Dose-dependent and treatment-duration-dependent thyroid C-cell tumors found at clinically relevant exposures in rats and mice. Cases of MTC reported in patients receiving liraglutide during postmarketing experience; data insufficient to establish or exclude a causal relationship between MTC and liraglutide use in humans. Unknown whether liraglutide causes thyroid C-cell tumors, including MTC, in humans; relevance to humans could not be ruled out by clinical or nonclinical studies. Therefore, do not use as first-line treatment for diabetes mellitus until additional studies completed.

Very elevated serum calcitonin values may suggest MTC; such values generally exceed 50 ng/L in patients with MTC. Uncertain value of routine monitoring of serum calcitonin or thyroid ultrasound examinations; further evaluate patients if serum calcitonin is elevated or thyroid nodules noted on physical examination or neck imaging.

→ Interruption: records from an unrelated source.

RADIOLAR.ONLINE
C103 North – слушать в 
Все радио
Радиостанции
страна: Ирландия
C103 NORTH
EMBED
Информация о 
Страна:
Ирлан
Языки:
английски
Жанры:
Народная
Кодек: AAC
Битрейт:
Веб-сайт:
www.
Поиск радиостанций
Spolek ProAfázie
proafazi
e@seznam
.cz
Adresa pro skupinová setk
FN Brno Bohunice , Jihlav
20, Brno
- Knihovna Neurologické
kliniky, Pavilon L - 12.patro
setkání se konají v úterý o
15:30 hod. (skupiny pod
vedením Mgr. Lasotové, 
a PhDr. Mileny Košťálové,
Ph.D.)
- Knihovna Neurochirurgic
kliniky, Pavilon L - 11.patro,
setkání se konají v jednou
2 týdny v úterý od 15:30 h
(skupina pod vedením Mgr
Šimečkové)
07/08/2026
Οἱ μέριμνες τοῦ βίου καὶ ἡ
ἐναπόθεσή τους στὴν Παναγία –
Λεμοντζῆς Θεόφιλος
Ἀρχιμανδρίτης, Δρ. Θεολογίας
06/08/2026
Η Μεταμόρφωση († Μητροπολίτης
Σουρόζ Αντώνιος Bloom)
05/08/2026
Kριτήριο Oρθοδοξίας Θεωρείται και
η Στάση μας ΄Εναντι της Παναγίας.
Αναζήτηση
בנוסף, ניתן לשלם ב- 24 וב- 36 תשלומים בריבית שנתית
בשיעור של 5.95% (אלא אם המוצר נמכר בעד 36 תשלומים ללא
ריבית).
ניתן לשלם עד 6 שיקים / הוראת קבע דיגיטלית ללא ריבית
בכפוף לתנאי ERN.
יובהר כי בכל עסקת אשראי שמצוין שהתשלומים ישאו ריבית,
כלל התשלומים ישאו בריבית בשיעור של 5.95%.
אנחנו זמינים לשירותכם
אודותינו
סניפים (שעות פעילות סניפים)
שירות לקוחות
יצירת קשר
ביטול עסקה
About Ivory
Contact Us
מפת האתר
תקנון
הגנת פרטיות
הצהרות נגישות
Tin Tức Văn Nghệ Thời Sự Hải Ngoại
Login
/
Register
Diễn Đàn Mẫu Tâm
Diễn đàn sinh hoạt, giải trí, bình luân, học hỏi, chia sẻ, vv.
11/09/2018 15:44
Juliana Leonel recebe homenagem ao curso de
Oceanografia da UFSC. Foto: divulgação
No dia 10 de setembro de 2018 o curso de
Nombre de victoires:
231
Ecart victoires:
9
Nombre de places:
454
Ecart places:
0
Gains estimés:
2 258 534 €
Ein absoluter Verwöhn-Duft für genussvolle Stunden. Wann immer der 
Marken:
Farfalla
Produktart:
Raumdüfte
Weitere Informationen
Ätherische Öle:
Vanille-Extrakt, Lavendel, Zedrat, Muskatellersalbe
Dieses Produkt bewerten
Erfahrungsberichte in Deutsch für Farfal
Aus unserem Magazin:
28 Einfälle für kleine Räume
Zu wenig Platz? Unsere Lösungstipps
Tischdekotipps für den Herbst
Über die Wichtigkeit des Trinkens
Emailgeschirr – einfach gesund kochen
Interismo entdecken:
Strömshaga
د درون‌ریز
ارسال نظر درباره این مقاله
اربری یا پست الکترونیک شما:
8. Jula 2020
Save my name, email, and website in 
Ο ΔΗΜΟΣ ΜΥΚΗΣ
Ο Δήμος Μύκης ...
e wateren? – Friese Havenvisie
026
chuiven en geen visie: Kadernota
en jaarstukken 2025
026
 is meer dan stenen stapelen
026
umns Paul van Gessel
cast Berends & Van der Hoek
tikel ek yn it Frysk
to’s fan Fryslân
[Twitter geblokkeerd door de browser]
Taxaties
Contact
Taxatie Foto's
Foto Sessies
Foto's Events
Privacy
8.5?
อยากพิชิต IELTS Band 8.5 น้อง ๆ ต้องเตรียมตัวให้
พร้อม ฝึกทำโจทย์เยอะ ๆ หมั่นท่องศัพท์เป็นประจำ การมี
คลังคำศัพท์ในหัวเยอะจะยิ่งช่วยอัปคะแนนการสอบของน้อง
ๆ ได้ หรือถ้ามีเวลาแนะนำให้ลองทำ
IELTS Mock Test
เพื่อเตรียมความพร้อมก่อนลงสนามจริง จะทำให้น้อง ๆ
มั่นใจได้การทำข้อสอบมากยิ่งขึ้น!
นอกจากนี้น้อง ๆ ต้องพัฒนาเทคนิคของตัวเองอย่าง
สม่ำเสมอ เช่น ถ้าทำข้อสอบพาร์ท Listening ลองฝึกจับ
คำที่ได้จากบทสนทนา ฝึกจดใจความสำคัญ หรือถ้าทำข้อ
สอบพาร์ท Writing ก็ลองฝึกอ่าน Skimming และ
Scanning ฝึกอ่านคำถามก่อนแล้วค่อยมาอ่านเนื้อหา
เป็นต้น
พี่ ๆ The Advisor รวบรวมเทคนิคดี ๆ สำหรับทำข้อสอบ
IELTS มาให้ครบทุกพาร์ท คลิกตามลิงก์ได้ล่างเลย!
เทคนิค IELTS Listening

To specifically evaluate the risk of MTC, manufacturer is required to establish a cancer registry to monitor the rate of this type of cancer in the US over a period of 15 years.

Sensitivity Reactions

Hypersensitivity Reactions

Serious hypersensitivity reactions (anaphylaxis, angioedema) reported. Asthma, bronchial hyperreactivity, bronchospasm, oropharyngeal swelling, facial swelling, pharyngeal edema, and type IV hypersensitivity reactions also reported. Anaphylactic reactions with additional symptoms (e.g., hypotension, palpitations, dyspnea, edema) reported; may be potentially life-threatening.

Discontinue liraglutide-containing therapy and other suspect drugs and promptly seek medical advice if hypersensitivity reaction occurs. Use with caution in patients with a history of angioedema with another GLP-1 receptor agonist.

Other Warnings and Precautions

Use of Fixed Combinations

When liraglutide is used in fixed combination with insulin degludec or other drugs, consider the cautions, precautions, contraindications, and interactions associated with the concomitant agent(s) in addition to those associated with liraglutide.

Risks During General Anesthesia and Deep Sedation

GLP-1 agonists are associated with adverse GI effects such as nausea, vomiting, and delayed gastric emptying.

Delayed gastric emptying from GLP-1 agonists can increase the risk of regurgitation and pulmonary aspiration of gastric contents during general anesthesia and deep sedation.

The American Society of Anesthesiologists (ASA) Task Force on Preoperative Fasting has issued a consensus-based guidance for management of GLP-1 receptor agonists prior to elective surgery. The task force suggests that for patients on daily GLP-1 agonist dosing (irrespective of indication, dose, or type of surgery), consider holding the drug on the day of procedure/surgery. For patients on weekly dosing (irrespective of indication, dose, or type of surgery), consider holding the GLP-1 agonist a week prior to procedure/surgery. If GLP-1 agonists prescribed for diabetes management are held for longer than the dosing schedule, consider consulting an endocrinologist for bridging the antidiabetic therapy to avoid hyperglycemia.

For patients requiring urgent or emergent procedures, the task force states to proceed and treat the patient as ‘full stomach’ and manage accordingly.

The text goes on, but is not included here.